The third one is a selfie of her beside a bulky guy dressed in scrubs. He’s holding her by one frail shoulder, and she’s wearing a hospital gown. He looks friendly and reliable. She looks terrible and empty. They look oddly happy together. Her attempt at a smile and his forced one make my heart tighten. Her hair is even shorter than it is now, and dark circles are visible under her sunken brown eyes that dully express nothing for once. I check the date and notice that it was taken last November, around the time that we started interacting. I swallow the lump that forms in my throat.
A cold shiver runs down my spine. This was a bad idea; I shouldn’t have snooped through her phone. I sneak into the living room to return her phone. Shrugging, I inwardly blame her cousin for fraying my nerves which, in turn, led to me poking my nose where it doesn’t belong. It has to be her fault, right? I’m not that kind of a guy, am I?
While brushing my teeth, I keep having flashbacks of the last picture I saw. And then I remember the first words that she wrote to me: “I fear.”
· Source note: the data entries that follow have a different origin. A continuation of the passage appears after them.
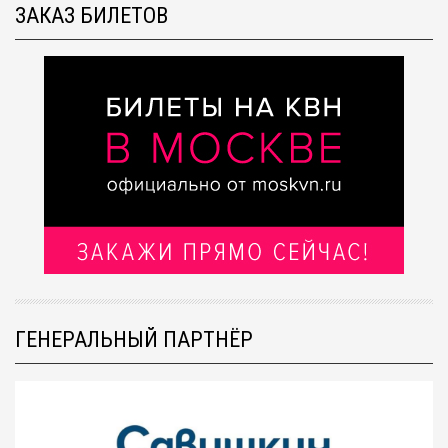
ЗАКАЗ БИЛЕТОВ
ГЕНЕРАЛЬНЫЙ ПАРТНЁР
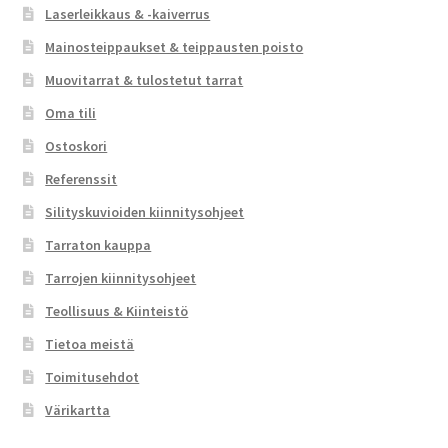
Laserleikkaus & -kaiverrus
Mainosteippaukset & teippausten poisto
Muovitarrat & tulostetut tarrat
Oma tili
Ostoskori
Referenssit
Silityskuvioiden kiinnitysohjeet
Tarraton kauppa
Tarrojen kiinnitysohjeet
Teollisuus & Kiinteistö
Tietoa meistä
Toimitusehdot
Värikartta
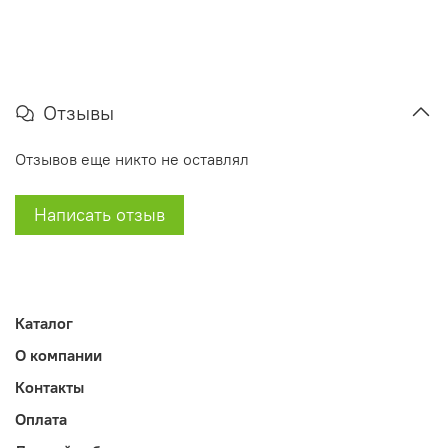
Отзывы
Отзывов еще никто не оставлял
Написать отзыв
Каталог
О компании
Контакты
Оплата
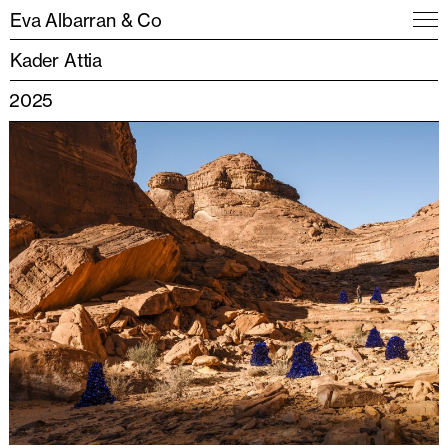
Eva Albarran & Co
Kader Attia
2025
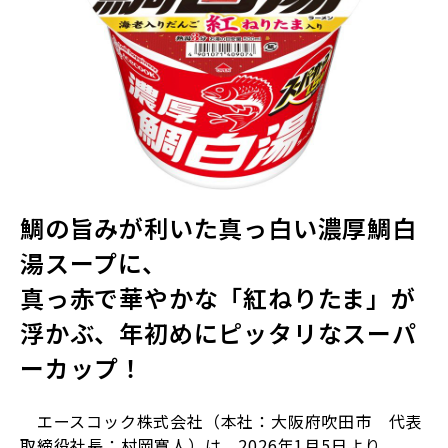
鯛の旨みが利いた真っ白い濃厚鯛白
湯スープに、
真っ赤で華やかな「紅ねりたま」が
浮かぶ、年初めにピッタリなスーパ
ーカップ！
エースコック株式会社（本社：大阪府吹田市 代表
取締役社長：村岡寛人）は、
2026
年
1
月
5
日より、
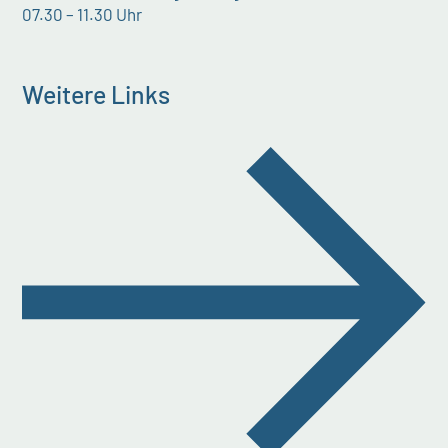
07.30 – 11.30 Uhr
Weitere Links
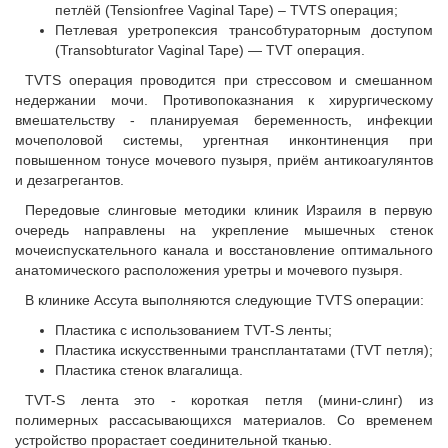
петлёй (Tensionfree Vaginal Tape) – TVTS операция;
Петлевая уретропексия трансобтураторным доступом
(Transobturator Vaginal Tape) — TVT операция.
TVTS операция проводится при стрессовом и смешанном
недержании мочи. Противопоказнания к хирургическому
вмешательству - планируемая беременность, инфекции
мочеполовой системы, ургентная инконтиненция при
повышенном тонусе мочевого пузыря, приём антикоагулянтов
и дезагрегантов.
Передовые слинговые методики
клиник Израиля
в первую
очередь направлены на укрепление мышечных стенок
мочеиспускательного канала и восстановление оптимального
анатомического расположения уретры и мочевого пузыря.
В клинике Ассута выполняются следующие TVTS операции:
Пластика с использованием TVT-S ленты;
Пластика искусственными трансплантатами (TVT петля);
Пластика стенок влагалища.
TVT-S лента это - короткая петля (мини-слинг) из
полимерных рассасывающихся материалов. Со временем
устройство прорастает соединительной тканью.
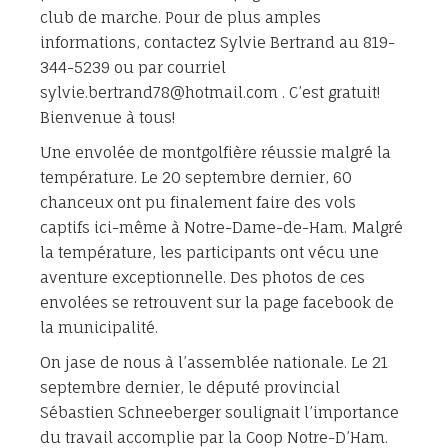
club de marche. Pour de plus amples
informations, contactez Sylvie Bertrand au 819-
344-5239 ou par courriel
sylvie.bertrand78@hotmail.com . C’est gratuit!
Bienvenue à tous!
Une envolée de montgolfière réussie malgré la
température. Le 20 septembre dernier, 60
chanceux ont pu finalement faire des vols
captifs ici-même à Notre-Dame-de-Ham. Malgré
la température, les participants ont vécu une
aventure exceptionnelle. Des photos de ces
envolées se retrouvent sur la page facebook de
la municipalité.
On jase de nous à l’assemblée nationale. Le 21
septembre dernier, le député provincial
Sébastien Schneeberger soulignait l’importance
du travail accomplie par la Coop Notre-D’Ham.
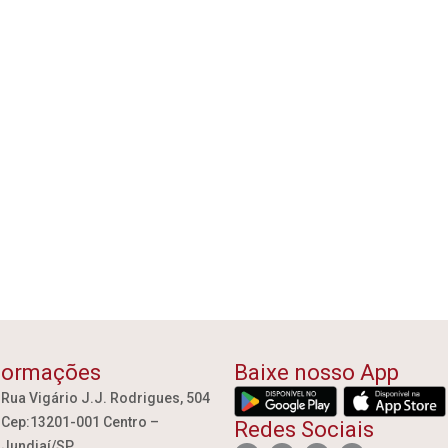
formações
Baixe nosso App
Rua Vigário J.J. Rodrigues, 504
Cep:13201-001 Centro –
Redes Sociais
Jundiaí/SP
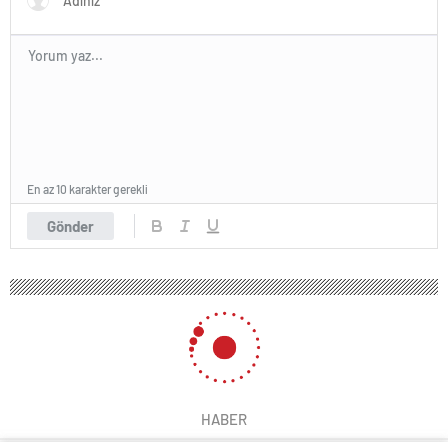
En az 10 karakter gerekli
Gönder
HABER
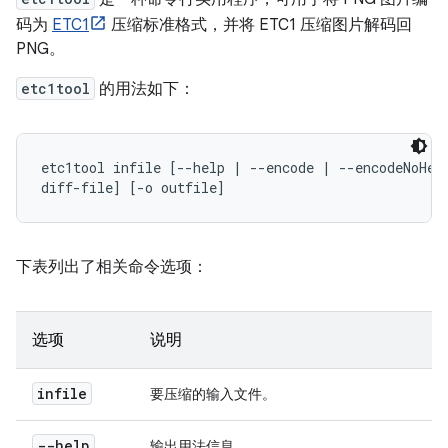
码为
ETC1
压缩标准格式，并将 ETC1 压缩图片解码回
PNG。
etc1tool
的用法如下：
etc1tool infile [--help | --encode | --encodeNoHead
diff-file] [-o outfile]
下表列出了相关命令选项：
选项
说明
infile
要压缩的输入文件。
--help
输出用法信息。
What the hell happened to Alie? What the hell turned the smiling little girl into such a sad and bold woman? What the hell has Alie buried so deep that she fears and refuses to reveal?
Death?
* * *
I hearmovement behind me while putting bread in the toaster and poaching eggs to accompany the avocado and baby spinach that have already been plated. I bet the beauty that crashed on my couch last night is awakening from her slumber. That thought alone makes my body hum with pleasure. Wondering what she remembers about last night. Wondering what she feels, waking up here. Wondering what she’s going to say first. I tilt my head and take a quick peek.
Sitting with her left leg bent under the other, Alie’s stretching her arms up in the air. The cover is discarded on the floor.
“’Morning… Smells amazing!” She flashes me the brightest smile and my foolish heart races. I guess that means she isn’t as freaked out as I feared. “Actually, it smells like the perfect Sunday brunch!”
I offer a thankful smile in return for her compliment. “Good morning, Sleeping Beauty.” I wink. “It’s a good thing it’s a Sunday and one I don’t have to work at that!” Then I apologize, getting back to the task at hand so I don’t ruin the eggs. An awkward silence follows as I recall her opinion on apologies.